Fixed Issues in Atlas
Review the list of Apache Atlas issues that are resolved in Cloudera Runtime 7.2.2.
- CDPD-1138: Spark Atlas Connector tracks column-level lineage
- This issue is now resolved.
- CDPD-11790: Shell entity is not resolved to the Complete entity under certain conditions.
- Shell entities with duplicate qualifiedName are no longer created when processing message from Spark Atlas Connector. This issue is now resolved.
- CDPD-14031: In the Spark Atlas Connector, few S3 entities are created using the V1 S3 model instead of the updated V2 S3 model.

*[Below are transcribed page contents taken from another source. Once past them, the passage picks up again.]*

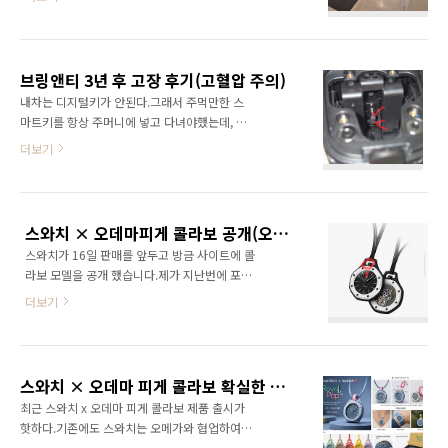
지하는 시스템을 26년5월28일부터 운영중이다.
백을 열어야하는데, 이때 습기와 무브먼트와의
시스템을 요약하면,보호자의 불필요한 체력낭비
접촉을 최소화하고 나중에 케이스백을 닫을 때
를 막기 위해 아래와 같이 운영한다.산본제일병
도 습기가 들어 가는 것을 최소화하고자하는 바
원 입원실 예약 원칙1. 입원실 예약 전날 와서 캐
램이다..sbgx는 이렇게 스크류 케이스 백이다.그
브링앤티 3년 후 고장 후기(고혈압 주의)
리어나 짐으로 줄 세우는 행위 금지2. 당일 오전
래서 저 홈..
내차는 디지털키가 안된다.그래서 주먹만한 스
7시부터 실제로 대기해야만 인정3. 원무과 입퇴
마트키를 항상 주머니에 넣고 다녀야했는데, 차
원 수속은 오전 9시부터 순서대로 진행(원무과
키 없이 스마트폰으로 작동하게 해준다는 브링
더보기
는 1층에 있다)그렇다면, 현실은 어떨까?공지가
앤티에 홀려 13만원? 정도에 23년도에 구매.블
시행된지 5일차인 6월1일 7시에 방문했다.이미
루투스 연결로 작동하는 거라 빠릿빠릿하지 않
8명이나 되는 사람이 아래 사진처럼 캐리어와 함
았지만 그래도 매일 차키 따로 안챙긴다는 것이
께 의자에 앉아있었다.시스템이 안지켜지는 걸
엄청 편했다.그러나 3년간 아무 문제가 없었던
까?산본제일병원 입원실 예약 실제 현황나는 입
스와치 × 오데마피게 콜라보 공개(오피셜) - 색깔별 주요 차이점, 가격
것은 아니다.문제점1. 꼭 한달에 한두번은 아무
원을 했기 때문에 다음날도..
스와치가 16일 판매를 앞두고 방금 사이트에 콜
리 차 바로 앞까지 가도 문이 안열리고, 어플을
라보 모델을 공개 했습니다.제가 지난번에 포스
키고 열어줘야했다.2. 그것도 안되면 블루투스
팅한 내용에 절대 팬들이 원하는대로 손목시계
연결을 끊었다 다시 연결해줘야했다.3. 근데 이
더보기
형태는 아닐것 이라고 예상했었는
렇게 해도 안열리는 경우가 있는데, 이때는 현대
데...https://chochochp.kr/204 스와치 × 오
어플을 통해 일단 문을 열었다. * 현대나 기아의
데마 피게 콜라보 확실한 정보최근 스와치 x 오
무선 연결 서비스를 이용하지 않는다면 브링앤
데마 피게 콜라보 제품 출시가 핫하다.기존에도
티는 절대 쓰면 안된다.최소 한달에 한번은 문도
스와치 × 오데마 피게 콜라보 확실한 정보
스와치는 오메가와 협업하여 오메가의 대표 모
못열고 춥워 얼어버..
최근 스와치 x 오데마 피게 콜라보 제품 출시가
델인 문워치를 오메가 로고를 그대로 달면서도
핫하다.기존에도 스와치는 오메가와 협업하여
스와치 가격으로 판매하여, 큰 흥chochochp.kr
오메가의 대표 모델인 문워치를 오메가 로고를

- Use Atlas S3 v2 models in Spark Atlas Connector. This issue is now resolved.
- OPSAPS-57947: Kafka Broker SSL configuration is not correct in High Availability mode.
- When deploying the DataHub in High Availability mode, some of the Ranger and Atlas configurations are not computed correctly. In particular atlas.kafka.security.protocol in Atlas, the SSL properties and the REST URL services depending on Ranger.
- CDPD-13645: Contains sortBy=name, 'name' attribute is not in hive_storagedesc definition. Also if sortBy is not passed, default attribute is name
- Validated if sortBy attribute passed in the request is present in relationship end definition, if not present, ignore sorting.
- CDPD-10873
- 1) Fixed quick search aggregation metrics when filtered with System Attributes
- CDPD-13805: Relationship api request will have provision to specify attributes to be present in search result.
- Example Request: /v2/search/relationship?guid=ac9e04cc-f927-4334-af08-c83bc3733f5b&relation=columns&sortBy=name&sortOrder=ASCENDING&attributes=dcProfiledData
- CDPD-11681:
- 1. Filter Search Results with multiple entity type by 'comma' separated string of typeName in the request Eg. "typeName": "hive_table,hive_db".
- CDPD-13199: Incorrect attribute values in bulk import
- When importing Business Metadata attribute assignments, Atlas used only the last assigned attribute value instead of individual values for each entity in the import list.
- CDPD-372: All Spark Queries from the Same Spark Session were included in a Single Atlas Process
- A Spark session can include multiple queries. When Atlas reports
the Spark metadata, it creates a single process entity to correspond
to the Spark session. The result was that an Atlas lineage picture
showed multiple input entities or multiple output entities for a
process, but the inputs and outputs were only related by the fact that
they were included in operations in the same Spark session. In this
release, the Spark Atlas Connector produces a
spark_application
entity for each Spark job. Each data flow produced by the job creates aspark_process
entity in Atlas, which tracks the actual input and output data sets for that process. For more information, see Spark metadata collection. - CDPD-12620: Migration progress bar not refreshed
- During the import stage of Cloudera Navigator to Apache Atlas migration, the migration progress bar does not correctly refresh the migration status. The Statistics page in the Atlas UI displays the correct details of the migration.
- CDPD-10151: Short Spark job processes may be lost
- In rare occasions, it is possible for events captured for Atlas by the Spark Atlas Connector to be dropped before the metadata reaches Atlas. It is more likely that an event is lost in very short running jobs.
- CDPD-6042: Hive Default Database Location Incorrect in Atlas Metadata
- The location of the default Hive database as reported through the HMS-Atlas plugin does not match the actual location of the database. This problem does not affect non-default databases.
- CDPD-4662: Lineage graph links not working
- Atlas lineage graphs do not include hyperlinks from assets to the assets' detail pages and clicking an asset does not provide an error in the log. Clicking an edge in a graph still provides access to edge behavior options such as controlling how classifications propagate.
- CDPD-3700: Missing Impala and Spark lineage between tables and their data files
- Atlas does not create lineage between Hive tables and their backing HDFS files for CTAS processes run in Impala or Spark.